There is a complex and bidirectional relationship between stress and drug use disorders. Accumulating evidence establishes a link between internal and external forms of stress and vulnerability to drug addiction. Conversely, drug addiction leads to altered hormonal and brain stress systems and an internal state of stress, which can enhance drug use. The generalizations described in this review oversimplify a field that requires further investigation. However, several salient points can be made.
Both stress and drugs of abuse activate the HPA axis and extended amygdala. Preclinical and human studies have generally shown that specific forms of stress are associated with vulnerability to drug use disorders and can precipitate relapse. The effects of stress on drug use depend in part on the type, context and severity of the stressor, the genetic background of the drug taker and the interplay between the positive and negative reinforcing influences of the drug and the stressor. Stress-related effects on dopaminergic activity may be one mechanism underlying increased risk for addiction. Early in the development of drug use, both stress- and drug-induced activation of the HPA axis allows glucocorticoids to sensitize the reward pathways, although the exact effects on mesolimbic dopamine are still to be determined. Altered HPA axis stress response, which is influenced by a multitude of genetic and environmental factors, may also be a mechanism involved in increased risk for addiction. Although most single genes and individual factors described in this review probably account for only a small proportion of the variability in cortisol responses to stress, even a small difference in cortisol responses could result in substantial divergence in lifetime cortisol exposure (McEwen 1998
) and therefore influence risk for drug addiction.
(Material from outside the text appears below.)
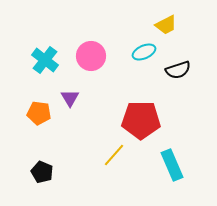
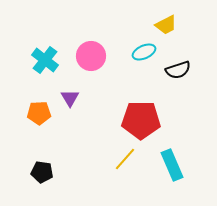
orange pentagon: rotated 10 degrees counterclockwise
yellow line: moved 11 px right, 4 px down
black pentagon: rotated 15 degrees counterclockwise
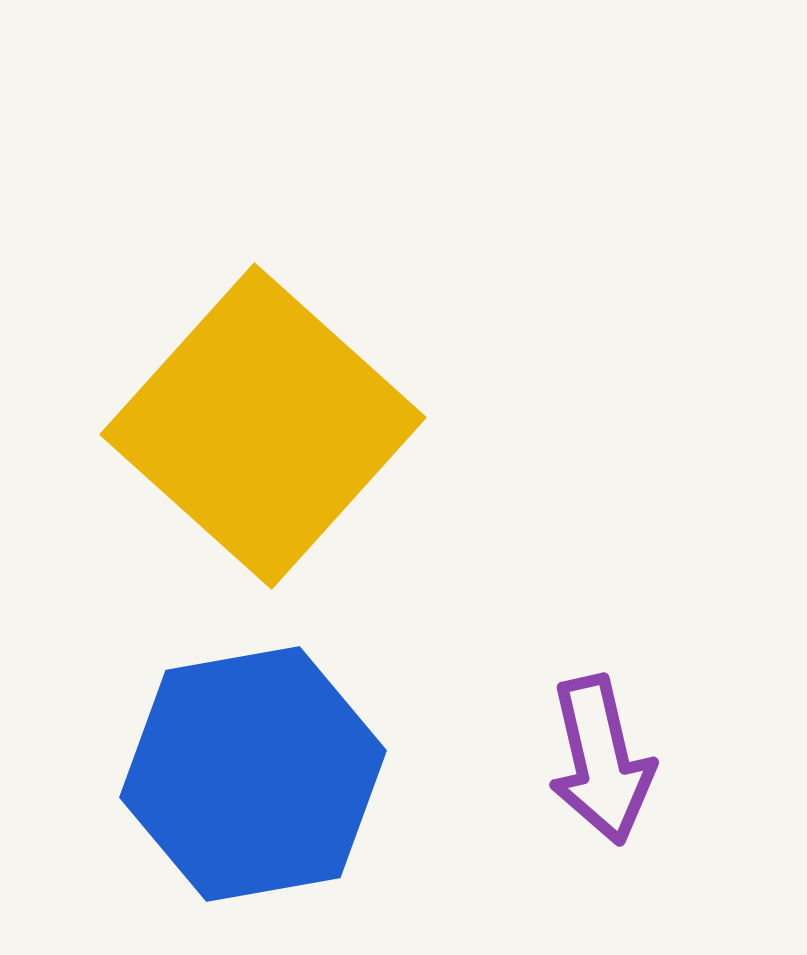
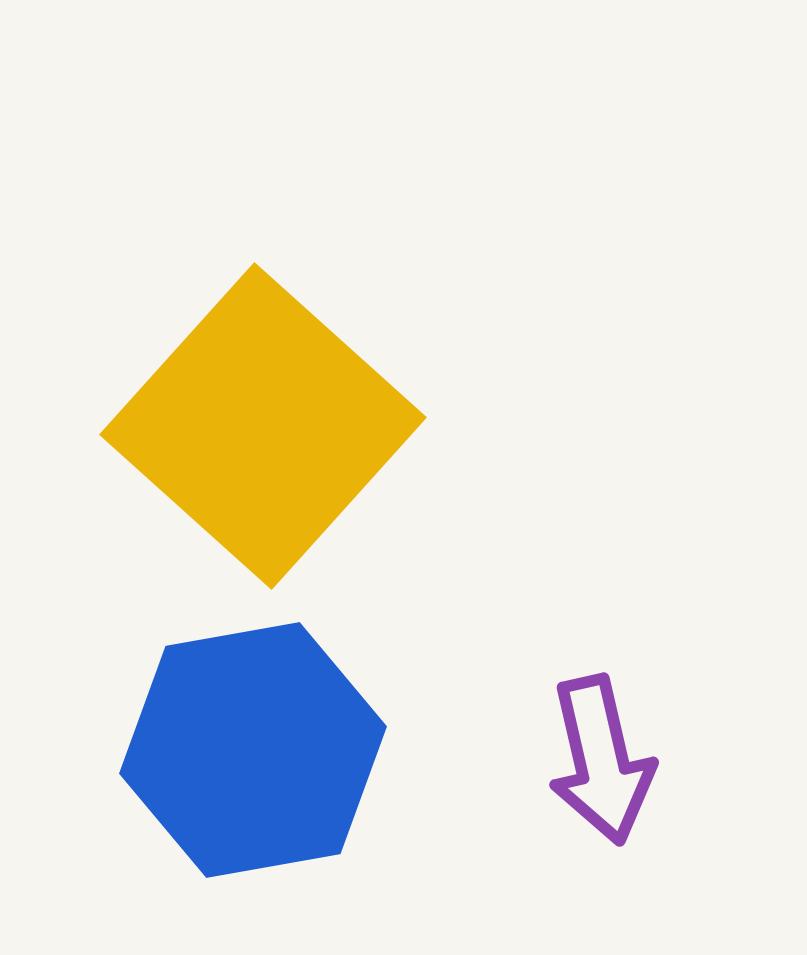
blue hexagon: moved 24 px up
As a person transitions from social drug use to drug dependence, the balance between the positive and negative reinforcing effects of the drug shifts. Although multiple brain regions are involved in this transition, the mesolimbic dopamine system, modulated by various forms of stress and glucocorticoids and the extended amygdala, through alterations in CRF, GABA, NPY and CREB, are likely to alter the reinforcing properties of both drugs of abuse and stress. When drug dependence is manifest, along with episodes of withdrawal, the neurochemical environment in the amygdala produces anxiogenic states by increasing expression of CRF and further activating the HPA axis. This neurochemical milieu creates craving and drug-seeking behaviors, which increase vulnerability of relapse to addiction.
Although research has progressed to explore the role and characteristics of the stress response in the context of risk for addiction, more work is still needed to understand the specific nature of how stress and the subsequent activation of the HPA axis impact addiction. An improved understanding of what biological mechanisms underlie stress-related disorders may be helpful in elucidating their pathogenesis, a step crucial in developing their prevention and treatment. Eventually, a combination of pharmacotherapies targeting the stress response systems such as HPA axis and other cognitive behavioral stress management techniques may lead to improved outcomes of addiction treatments.